Reducing time complexity using HashMap, or is there a better method?

Question

Right, this is from an older exam which i'm using to prepare my own exam in january. We are given the following method:

public static void Oorspronkelijk()
{
    String bs = "Dit is een boodschap aan de wereld";
    int max = -1;
    char let = '*';
    for (int i=0;i<bs.length();i++) {
        int tel = 1;
        for (int j=i+1;j<bs.length();j++) {
            if (bs.charAt(j) == bs.charAt(i)) tel++;
        }

        if (tel > max) {
            max = tel;
            let = bs.charAt(i);
        }
    }

    System.out.println(max + " keer " + let);
}

The questions are:

1. what is the output? - Since the code is just an algorithm to determine the most occuring character, the output is "6 keer " (6 times space)
2. What is the time complexity of this code? Fairly sure it's O(n²), unless someone thinks otherwise?
3. Can you reduce the time complexity, and if so, how?

Well, you can. I've received some help already and managed to get the following code:

public static void Nieuw()
{
    String bs = "Dit is een boodschap aan de wereld";
    HashMap<Character, Integer> letters = new HashMap<Character, Integer>();
    char max = bs.charAt(0);
    for (int i=0;i<bs.length();i++) {
        char let = bs.charAt(i);
        if(!letters.containsKey(let)) {
            letters.put(let,0);
        }

        int tel = letters.get(let)+1;
        letters.put(let,tel);

        if(letters.get(max)<tel) {
            max = let;
        }
    }

    System.out.println(letters.get(max) + " keer " + max);
}

However, I'm uncertain of the time complexity of this new code: Is it O(n) because you only use one for-loop, or does the fact we require the use of the HashMap's get methods make it O(n log n) ?

And if someone knows an even better way of reducing the time complexity, please do tell! :)

Answer 1

The time complexity of the new code is O(n) - this is because the hashmap lookup is a constant time operation and constant time operation do not affect the order.

One suggestion I could make, just an optimisation though (won't make a huge difference) - not a major change and won't affect the order - is that you could use an array of ints rather than a hash map to track counts of each character.

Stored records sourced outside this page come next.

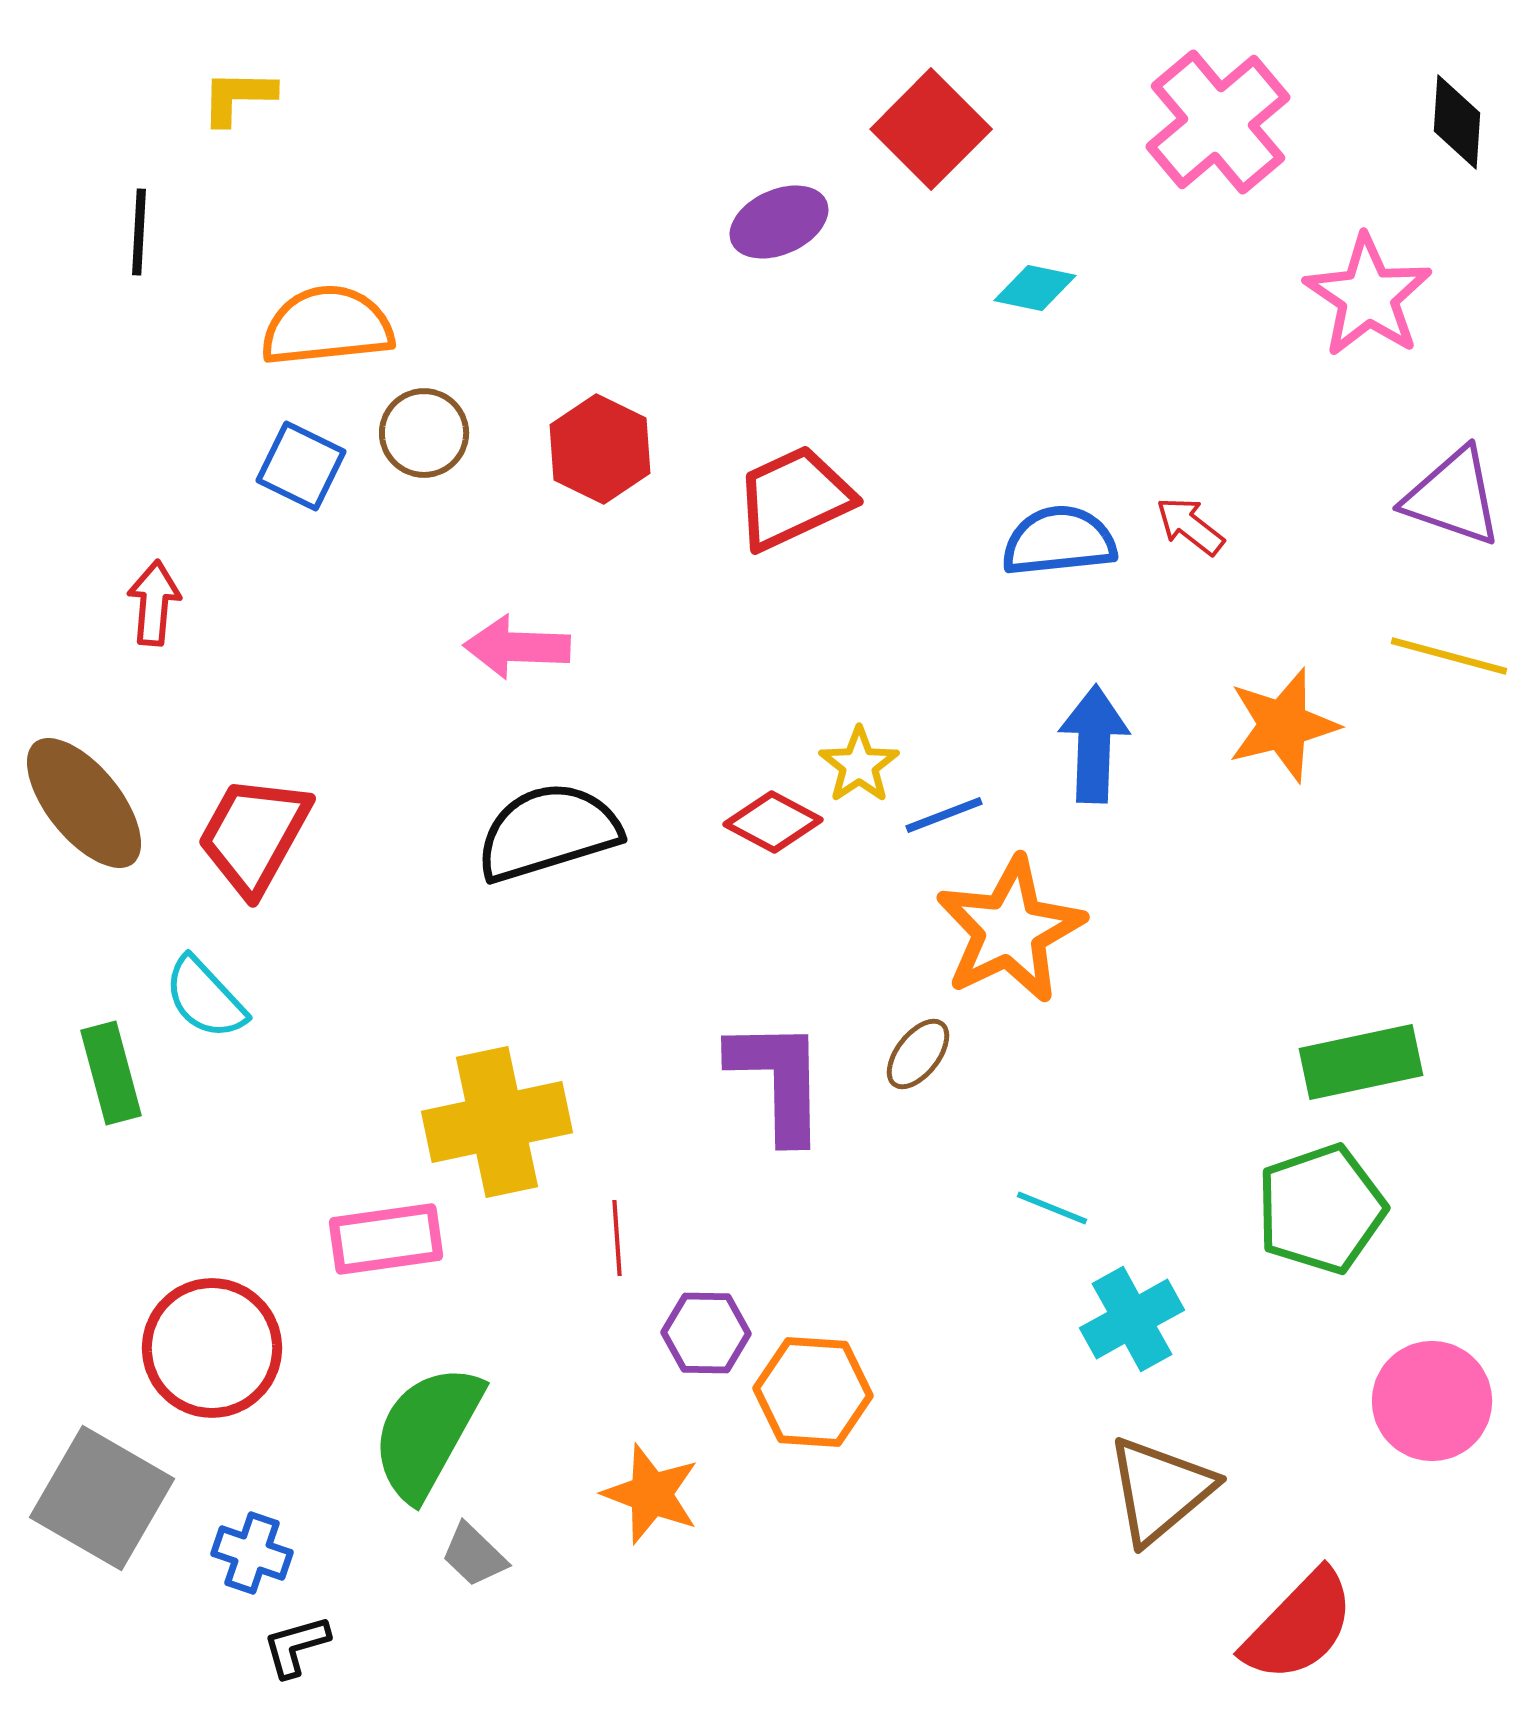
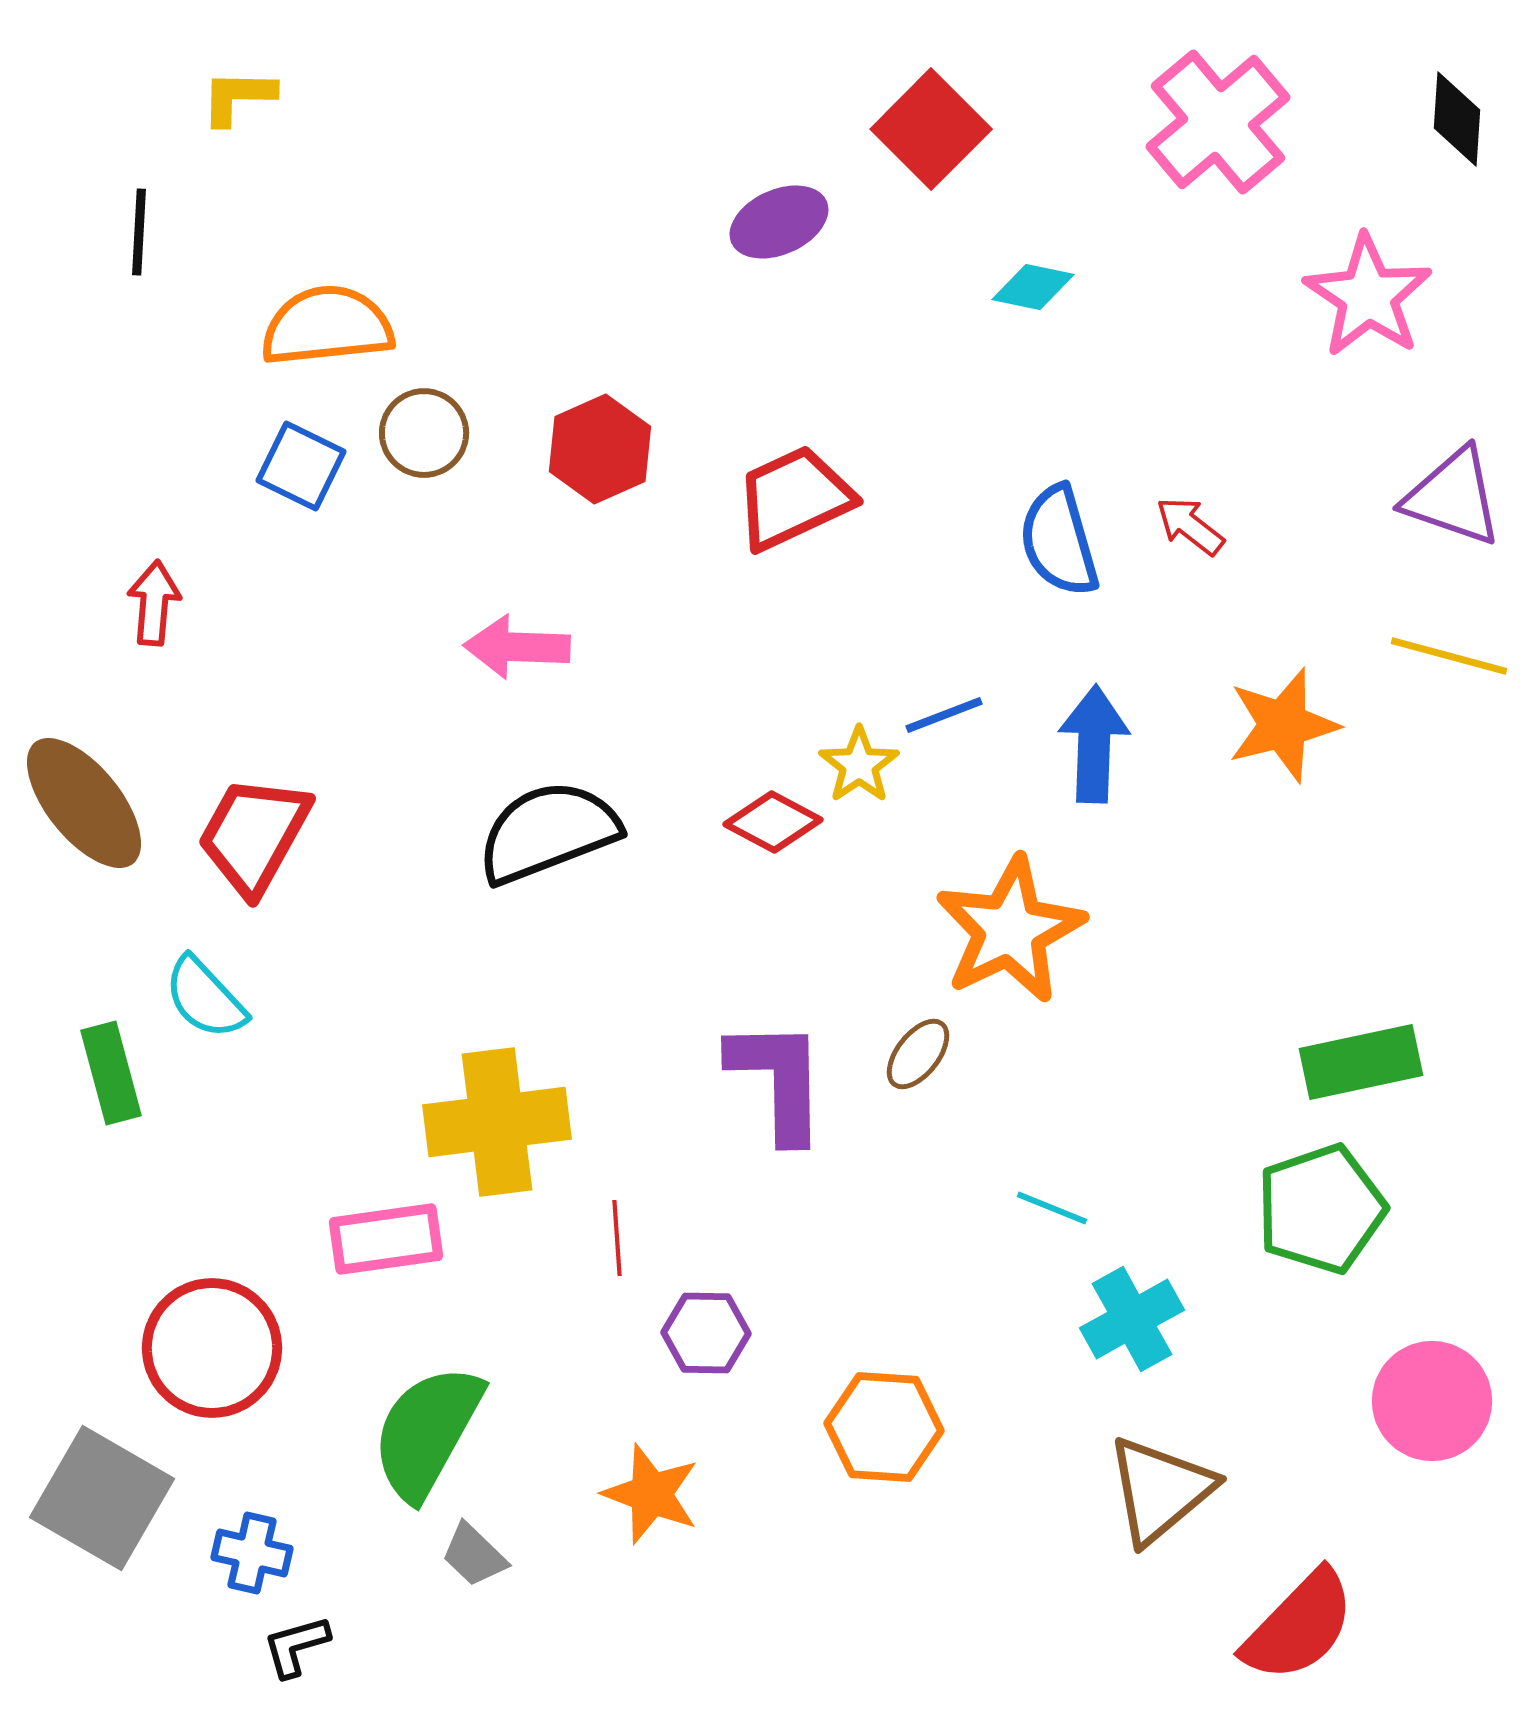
black diamond at (1457, 122): moved 3 px up
cyan diamond at (1035, 288): moved 2 px left, 1 px up
red hexagon at (600, 449): rotated 10 degrees clockwise
blue semicircle at (1059, 541): rotated 100 degrees counterclockwise
blue line at (944, 815): moved 100 px up
black semicircle at (548, 832): rotated 4 degrees counterclockwise
yellow cross at (497, 1122): rotated 5 degrees clockwise
orange hexagon at (813, 1392): moved 71 px right, 35 px down
blue cross at (252, 1553): rotated 6 degrees counterclockwise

Just use the int value equivalent of the char as the index of the array.

Answer 2

a hash function get operation is O(1), so your solution's time complexity is O(n). you can't do better than that since any solution would require you to read the entire input at least once.

Answer 3

I think it is O(n) . because searching in HashMap is just O(1)

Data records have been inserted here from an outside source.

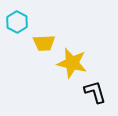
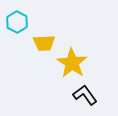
yellow star: rotated 20 degrees clockwise
black L-shape: moved 10 px left, 3 px down; rotated 20 degrees counterclockwise
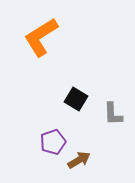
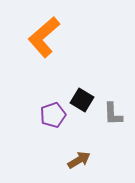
orange L-shape: moved 3 px right; rotated 9 degrees counterclockwise
black square: moved 6 px right, 1 px down
purple pentagon: moved 27 px up
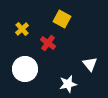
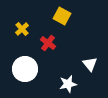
yellow square: moved 3 px up
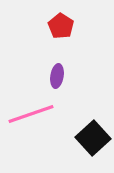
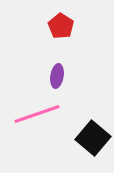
pink line: moved 6 px right
black square: rotated 8 degrees counterclockwise
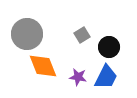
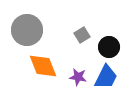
gray circle: moved 4 px up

for (int i=0;i<bs.length();i++) { // O(n)
    char let = bs.charAt(i); // O(1)
    if(!letters.containsKey(let)) { // O(1)
        letters.put(let,0);
    }

the overall complexity is O(n)

Answer 4

To ensure, the HashMap will always have the time complexity of O(1), you may have to enter proper initialCapacity. You need to know the complete domain values that the bs String is going to have.

Assuming, 1. Both Upper and Lower cases will be treated seperately. 2. The string will only have alphabets and a space charecter

The inital Load capacity should be greater than, 26(lower case) + 26 (Upper case) + 1(Space) = 53

53 + 25%(53) = 53 + 13.25 + 2.75(buffer) = 69.

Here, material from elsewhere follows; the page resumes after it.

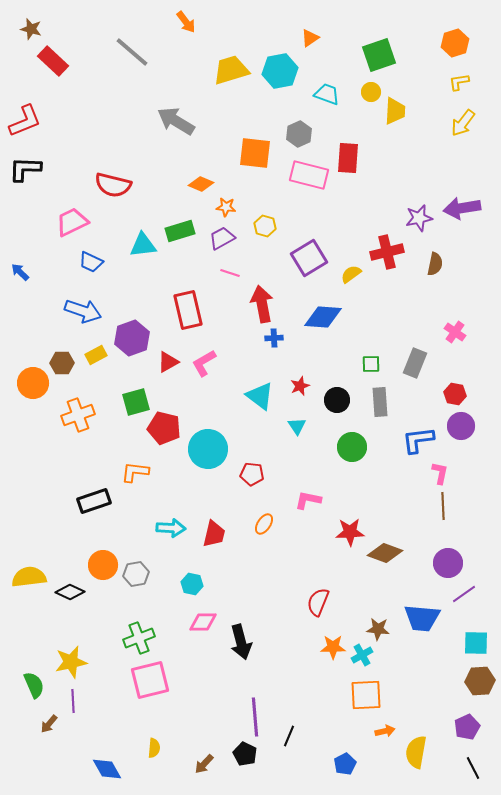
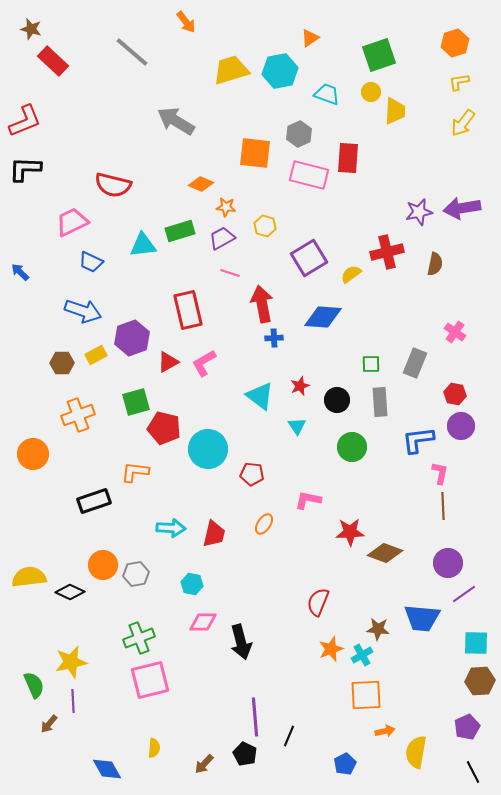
purple star at (419, 218): moved 6 px up
orange circle at (33, 383): moved 71 px down
orange star at (333, 647): moved 2 px left, 2 px down; rotated 20 degrees counterclockwise
black line at (473, 768): moved 4 px down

So the hashmap initiation could be like the below,

HashMap<Character, Integer> letters = new HashMap<Character, Integer>(69);

Answer 5

Hashmap is O(1), but here you can also use an array, since the number of letters is fairly small (only 256) you can also use an Array. This is also O(1), but is faster, uses less memory, and it's simpler:

String bs = "Dit is een boodschap aan de wereld";
int letters[] = new int[256];
char max = 0;
for (int i=0;i<bs.length();i++) {
    char let = bs.charAt(i);
    ++letters[let];

    if(letters[max] < letters[let]) {
        max = let;
    }
}

System.out.println(letters[max] + " keer " + max);